_MATERIAL TO PROCESS:_
_ _ _ _ _ _ _

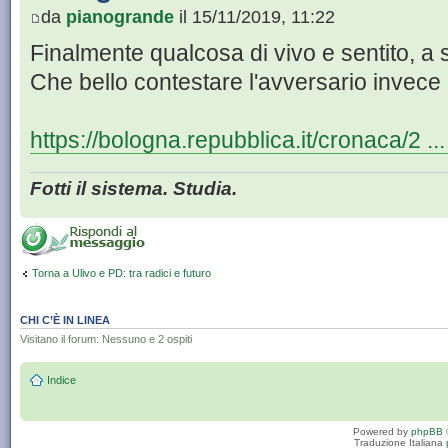
da
pianogrande
il 15/11/2019, 11:22
Finalmente qualcosa di vivo e sentito, a s
Che bello contestare l'avversario invece c
https://bologna.repubblica.it/cronaca/2 .
Fotti il sistema. Studia.
Torna a Ulivo e PD: tra radici e futuro
CHI C’È IN LINEA
Visitano il forum: Nessuno e 2 ospiti
Indice
Powered by
phpBB
Traduzione Italiana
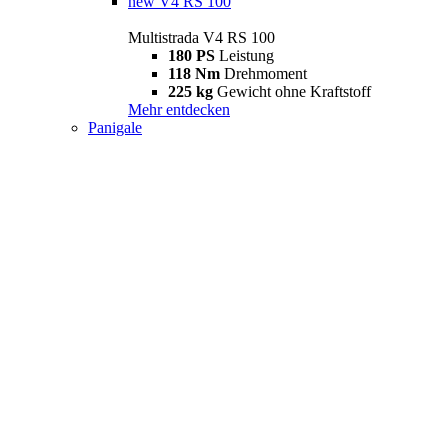
new
V4 RS 100
Multistrada V4 RS 100
180 PS
Leistung
118 Nm
Drehmoment
225 kg
Gewicht ohne Kraftstoff
Mehr entdecken
Panigale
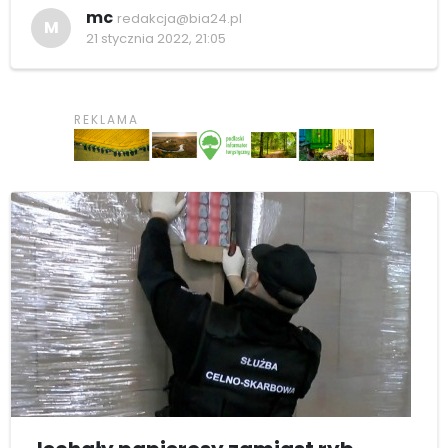
mc
redakcja@bia24.pl
M
21 stycznia 2022, 21:05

_ _ _ _ _ _ _

_TASK DIRECTIONS:_
Return only the lines running from the start of the entries above to the line that contains "CHI C’È IN LINEA", inclusive, and omit every picture.

_REPLY TO THE TASK:_
da
pianogrande
il 15/11/2019, 11:22
Finalmente qualcosa di vivo e sentito, a s
Che bello contestare l'avversario invece c
https://bologna.repubblica.it/cronaca/2 .
Fotti il sistema. Studia.
Torna a Ulivo e PD: tra radici e futuro
CHI C’È IN LINEA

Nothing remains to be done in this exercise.